慕容宕怔了怔,嗤笑一声,将唇便凑近她的耳朵,轻声道,“不必,我很长寿,而且我不蠢。 ”
沐锦瑟的眼神由期待变得暗淡,“我也不蠢,你告诉我吧,我迫切的想知道。”
慕容宕只是又拍了拍她脑袋,“吃饱了吧,送你回去。”
看他坚决的样子,沐锦瑟又实在不敢多问了。
两人顺着街边走路,没有黄包车要拦。
也或许是他们坐惯了车,喜欢走路。
“今儿怎么不忙呢?”沐锦瑟摇晃着他胳膊,忍不住又问。
慕容宕向来是答非所问,“今儿父亲回来。”
“决定好迁居的事了?”
“会有消息给你。”慕容宕说着,突然使劲儿抱紧她的胳膊,将她腾空抱起,转了个圈,转到他的左手边,原是有飙驰的汽车驶过。
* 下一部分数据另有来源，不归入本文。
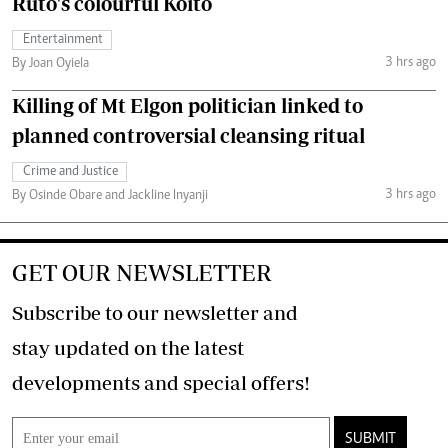
Ruto's colourful Koito
Entertainment
3 hrs ago
By Joan Oyiela
Killing of Mt Elgon politician linked to
planned controversial cleansing ritual
Crime and Justice
3 hrs ago
By Osinde Obare and Jackline Inyanji
GET OUR NEWSLETTER
Subscribe to our newsletter and
stay updated on the latest
developments and special offers!
SUBMIT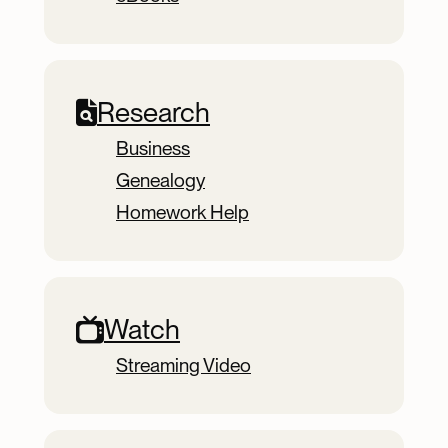
Research
Business
Genealogy
Homework Help
Watch
Streaming Video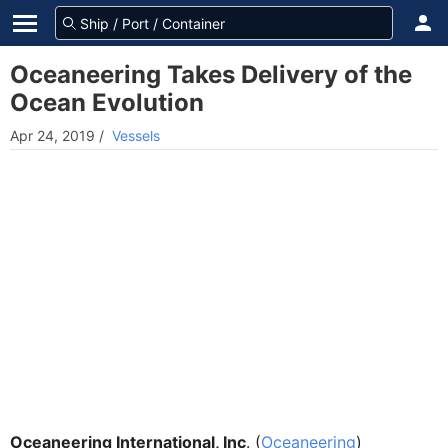
Oceaneering Takes Delivery of the
Ocean Evolution
Apr 24, 2019
/
Vessels
Oceaneering International, Inc
. (
Oceaneering
)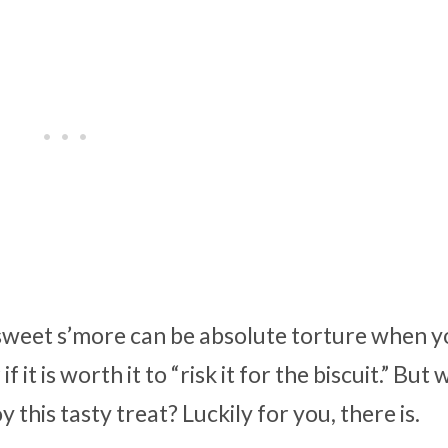
y sweet s’more can be absolute torture when 
t is worth it to “risk it for the biscuit.” But 
this tasty treat? Luckily for you, there is.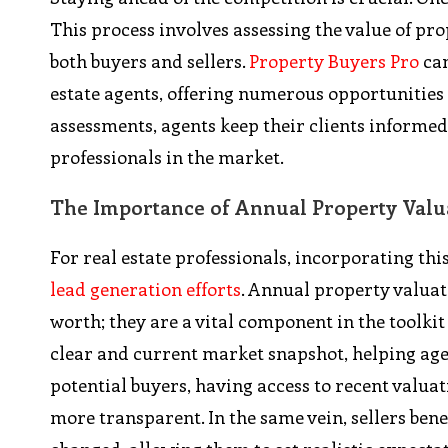
This process involves assessing the value of pro
both buyers and sellers.
Property Buyers Pro
can
estate agents, offering numerous opportunities 
assessments, agents keep their clients informe
professionals in the market.
The Importance of Annual Property Valu
For real estate professionals, incorporating thi
lead generation efforts
. Annual property valuat
worth; they are a vital component in the toolkit
clear and current market snapshot, helping age
potential buyers, having access to recent valu
more transparent. In the same vein, sellers ben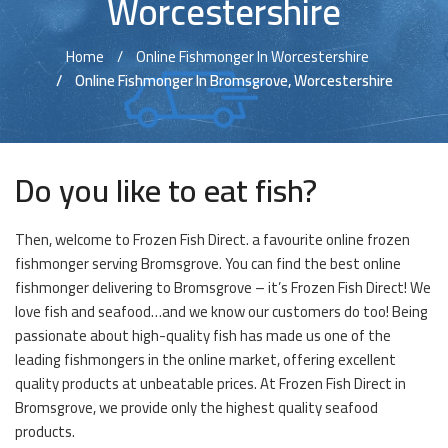
Worcestershire
Home
Online Fishmonger In Worcestershire
Online Fishmonger In Bromsgrove, Worcestershire
Do you like to eat fish?
Then, welcome to Frozen Fish Direct. a favourite online frozen
fishmonger serving Bromsgrove. You can find the best online
fishmonger delivering to Bromsgrove – it’s Frozen Fish Direct! We
love fish and seafood…and we know our customers do too! Being
passionate about high-quality fish has made us one of the
leading fishmongers in the online market, offering excellent
quality products at unbeatable prices. At Frozen Fish Direct in
Bromsgrove, we provide only the highest quality seafood
products.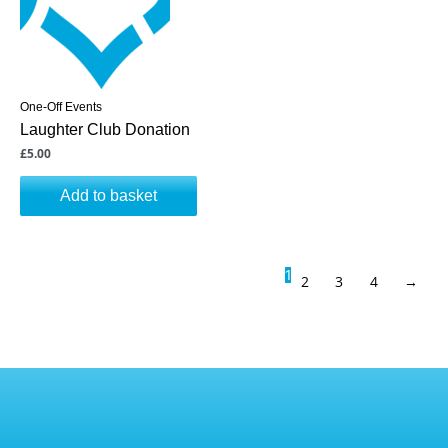
One-Off Events
Laughter Club Donation
£
5.00
Add to basket
1
2
3
4
→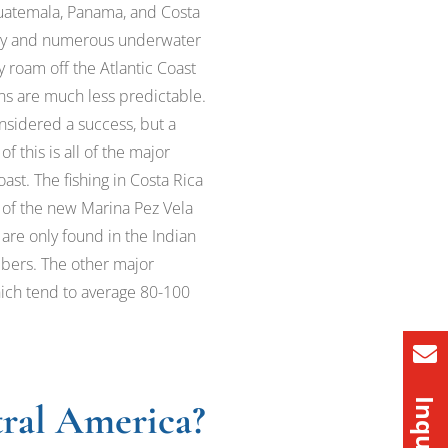
 Guatemala, Panama, and Costa
 away and numerous underwater
y roam off the Atlantic Coast
ons are much less predictable.
onsidered a success, but a
 this is all of the major
ast. The fishing in Costa Rica
 of the new Marina Pez Vela
 are only found in the Indian
mbers. The other major
which tend to average 80-100
tral America?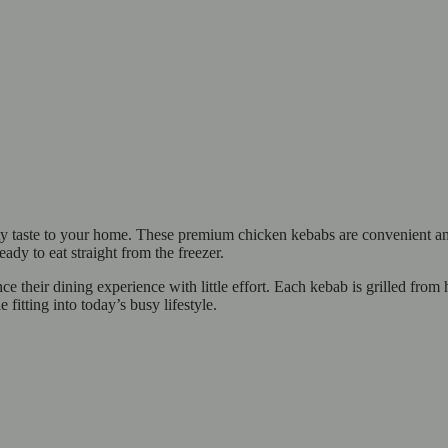
taste to your home. These premium chicken kebabs are convenient and f
eady to eat straight from the freezer.
e their dining experience with little effort. Each kebab is grilled from
 fitting into today’s busy lifestyle.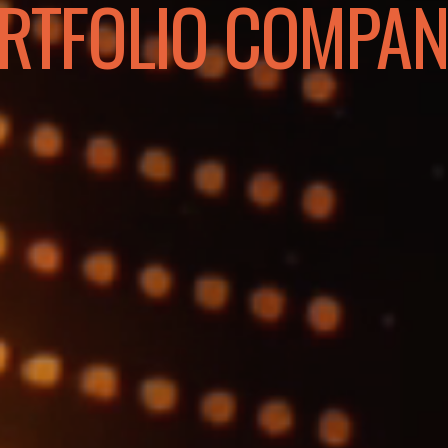
RTFOLIO COMPAN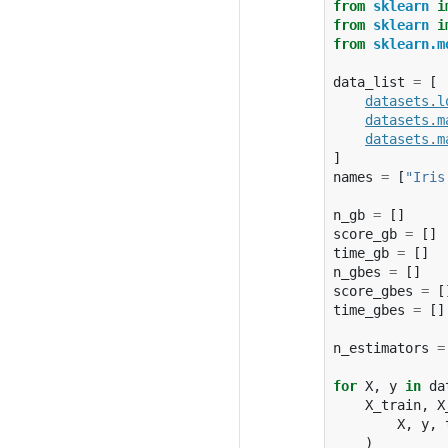
from
sklearn
i
from
sklearn
i
from
sklearn.m
data_list
=
[
datasets
.
l
datasets
.
m
datasets
.
m
]
names
=
[
"Iris
n_gb
=
[]
score_gb
=
[]
time_gb
=
[]
n_gbes
=
[]
score_gbes
=
[
time_gbes
=
[]
n_estimators
=
for
X
,
y
in
da
X_train
,
X
X
,
y
,
)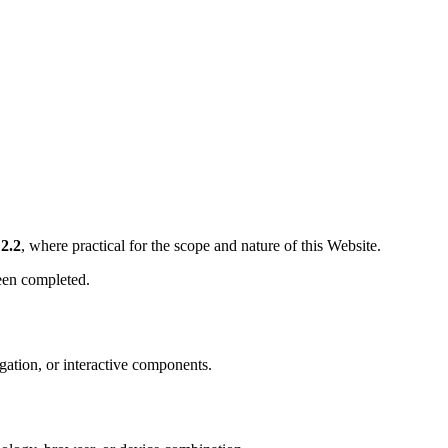
2.2
, where practical for the scope and nature of this Website.
een completed.
gation, or interactive components.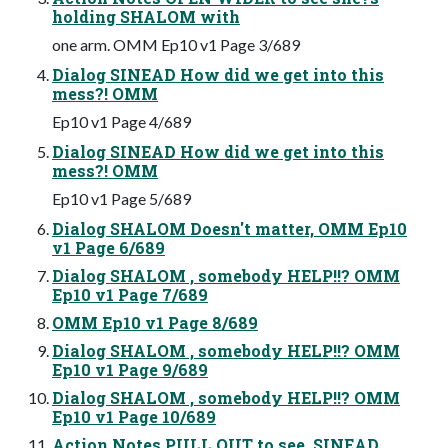
holding SHALOM with
one arm. OMM Ep10 v1 Page 3/689
Dialog SINEAD How did we get into this
mess?! OMM
Ep10 v1 Page 4/689
Dialog SINEAD How did we get into this
mess?! OMM
Ep10 v1 Page 5/689
Dialog SHALOM Doesn't matter, OMM Ep10
v1 Page 6/689
Dialog SHALOM , somebody HELP!!? OMM
Ep10 v1 Page 7/689
OMM Ep10 v1 Page 8/689
Dialog SHALOM , somebody HELP!!? OMM
Ep10 v1 Page 9/689
Dialog SHALOM , somebody HELP!!? OMM
Ep10 v1 Page 10/689
Action Notes PULL OUT to see, SINEAD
慕容宕倒吸一口凉气,同时自觉抱住慕容宕有力的胳膊,“三少爷是长了好一身肌肉啊,太有劲儿了,我可以在上面荡秋千!”
“你想想吧。”慕容宕面无表情。
“唉,真没劲,既然好不容易空闲,就回家休息吧,我要去工作了。”
说着,沐锦瑟松开他的身子,往前方小跑去,见她进了新月社的门,慕容宕才朝反方向离开。
他大步来到一辆黑色的福特车子前,一脚揣在车门,整个车晃了晃,里面的男人不耐的露出一张脸,恼怒的问,“谁啊你?干嘛啊你?有病吧?”
“别装蒜,为什么一直跟着她。”慕容宕的眼神阴冷,黑色冰凉的枪支抵在男人的胸口,掩在他的长衫衣袖之中。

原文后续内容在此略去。